The way this is set up is, it doesn’t necessarily encourage the drug maker to say to the FDA, hey, we could do an even better job, improve patient safety, risk benefit profiles even further if we were to monitor the drug. So there wasn’t necessarily this incentive to look at whether monitoring could further improve the drug during these clinical trials. So in the case of Dabigatran we are now in a situation where data came out post-market after the drug was approved suggesting that dose adjustments might benefit certain patients by lowering the risk of bleeding without increasing any risks of stroke.

But again, there were no studies done post-approval, and it’s unlikely in the post-market that there would be a huge willingness on the part of the drug maker to go back and revisit this. This would be fairly costly studies to perform. So part of the problem lies in this fast track drug approval process. Another step that might be useful is, and it particularly applies to the case of Dabigatran, is that individual patient pharmacokinetic data was actually available from Phase II and Phase III clinical trials prior to its approval.

So in the RE-LY trial which led to FDA approval for this drug, this data was generated, yet it only became publicly available several years later, so well after the drug had been approved. Had this data been available earlier, there might have been a realization that hidden amongst these large population based results, there were subpopulations where pharmacokinetic modeling may have revealed that dose adjustments would dramatically improve benefit risk profile for some of these patients.

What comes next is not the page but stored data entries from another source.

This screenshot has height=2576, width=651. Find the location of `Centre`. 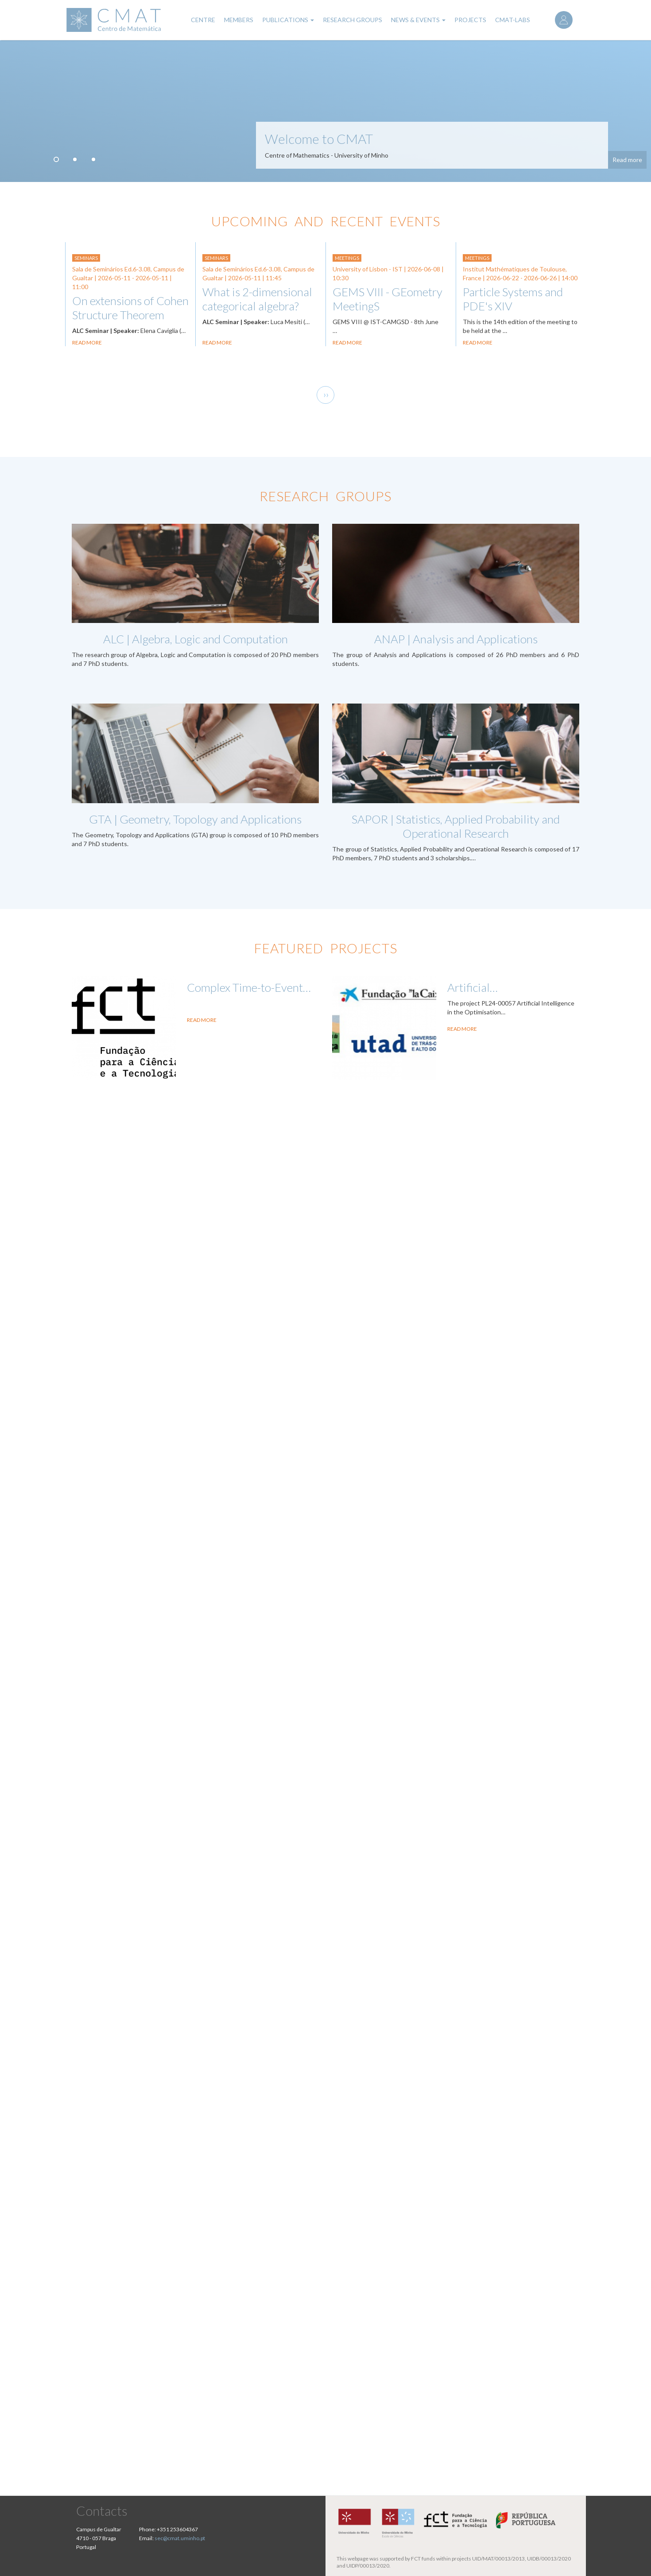 Centre is located at coordinates (203, 19).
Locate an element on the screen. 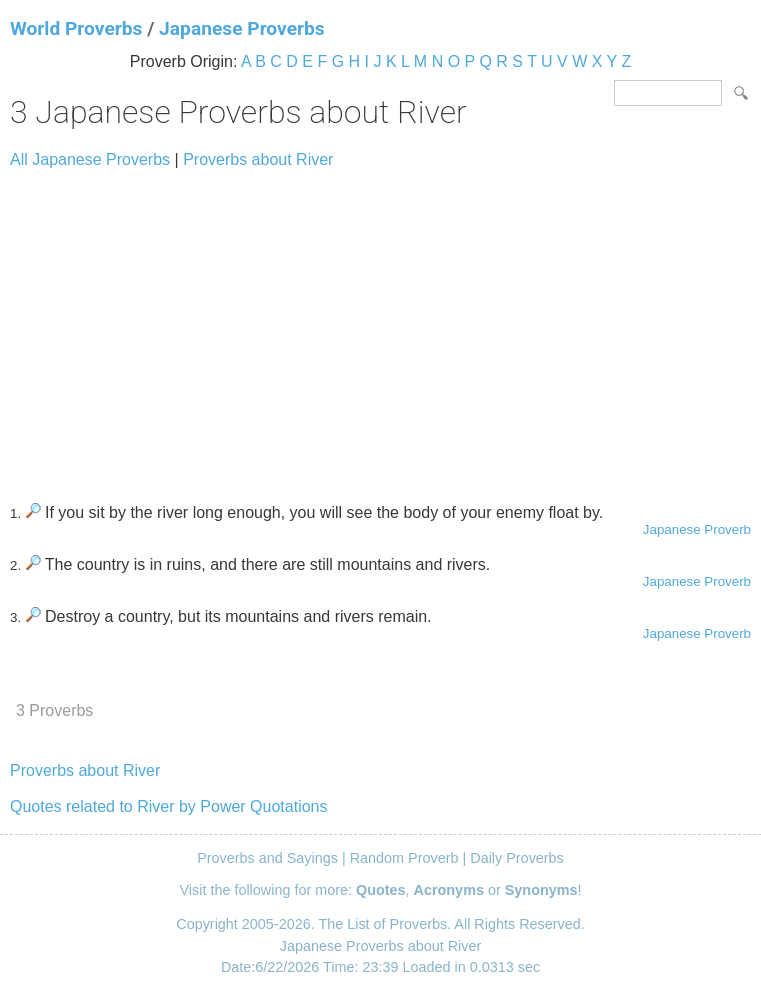 This screenshot has height=989, width=761. Proverbs about River is located at coordinates (258, 159).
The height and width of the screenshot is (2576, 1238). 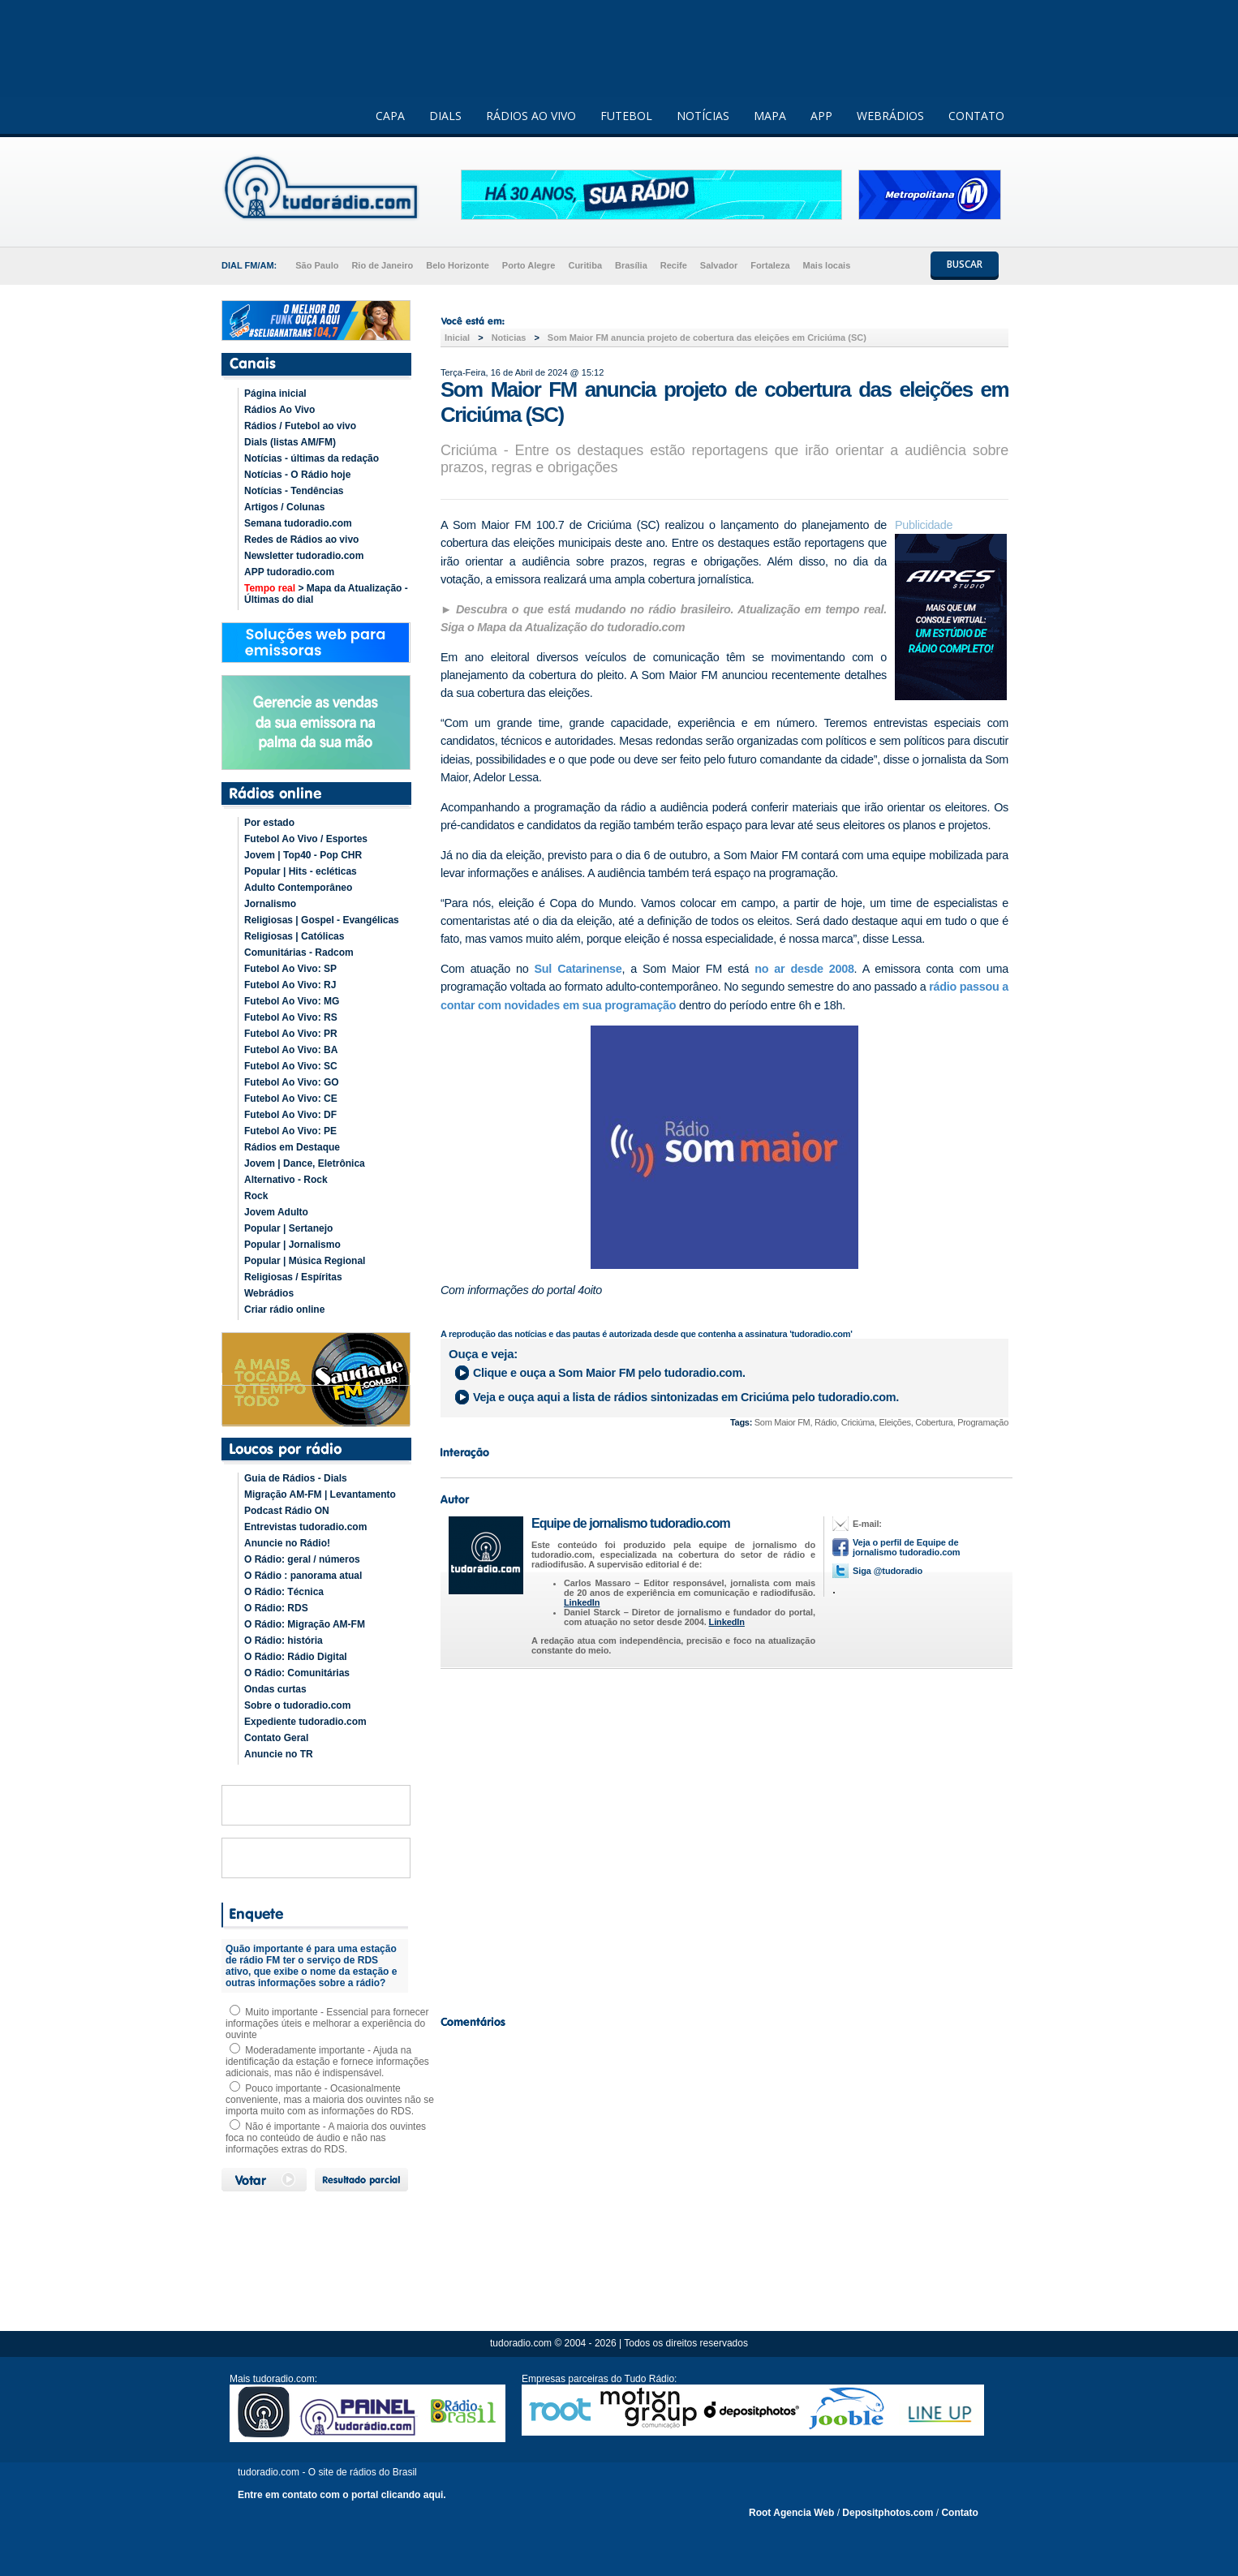 What do you see at coordinates (703, 115) in the screenshot?
I see `NOTÍCIAS` at bounding box center [703, 115].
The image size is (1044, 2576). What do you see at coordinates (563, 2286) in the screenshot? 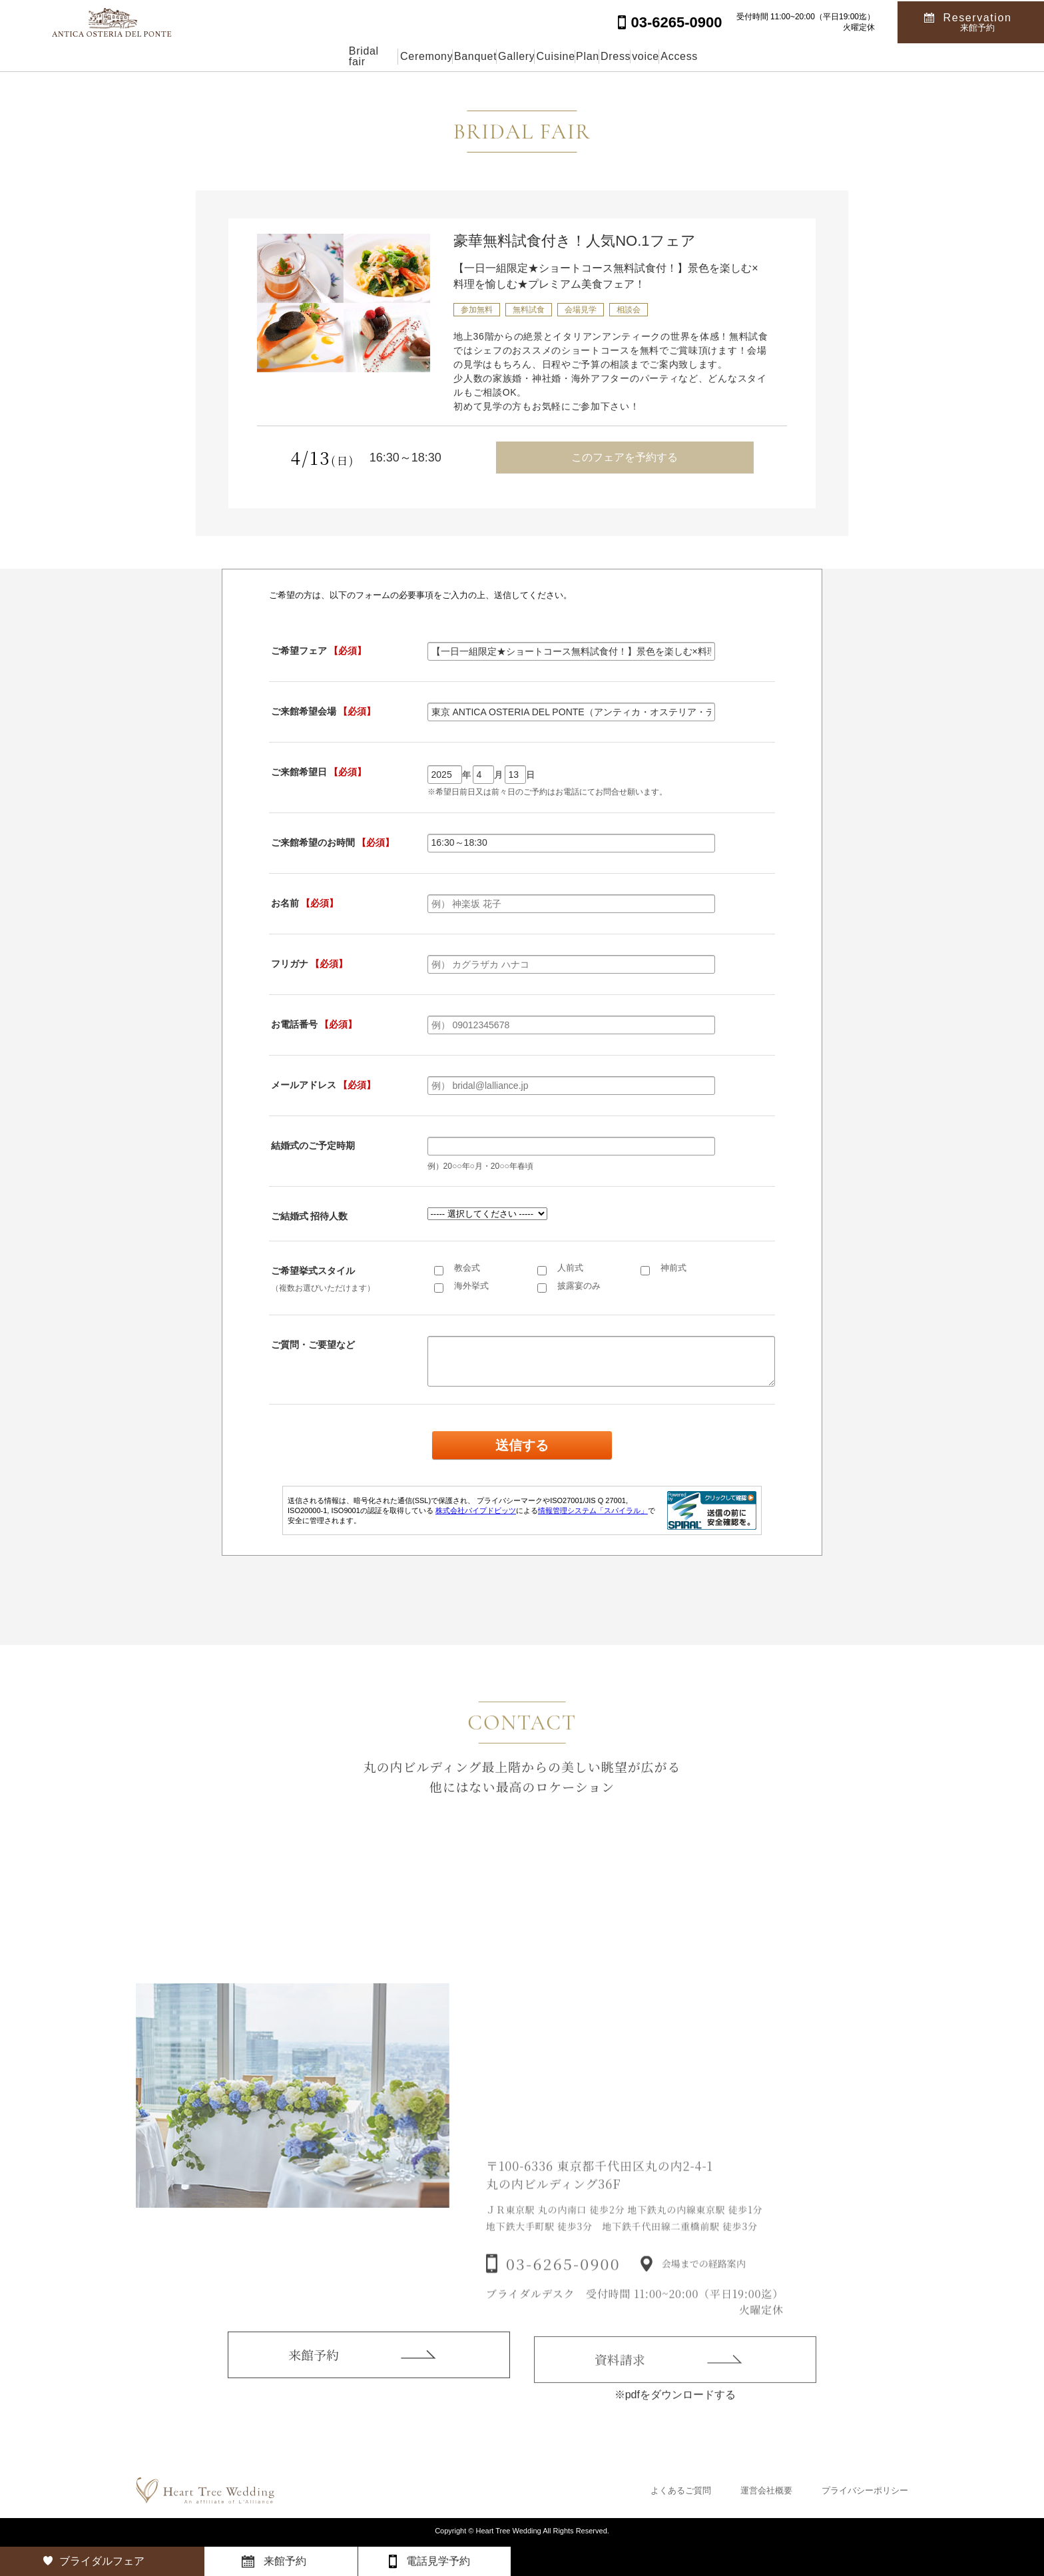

It would probably be beneficial to start this process of defining these patients and optimizing doses earlier rather than later. And again, this all assumes that the FDA would view such efforts favorably and it wouldn’t interfere with approval of the drug because if it would, it would be difficult to expect drug makers to go the extra step.

Bob Barrett:
John Mills is a Clinical Chemistry Postdoctoral Fellow at the Mayo Clinic and he has been our guest in this podcast from Clinical Chemistry on novel oral anticoagulants. I am Bob Barrett. Thanks for listening!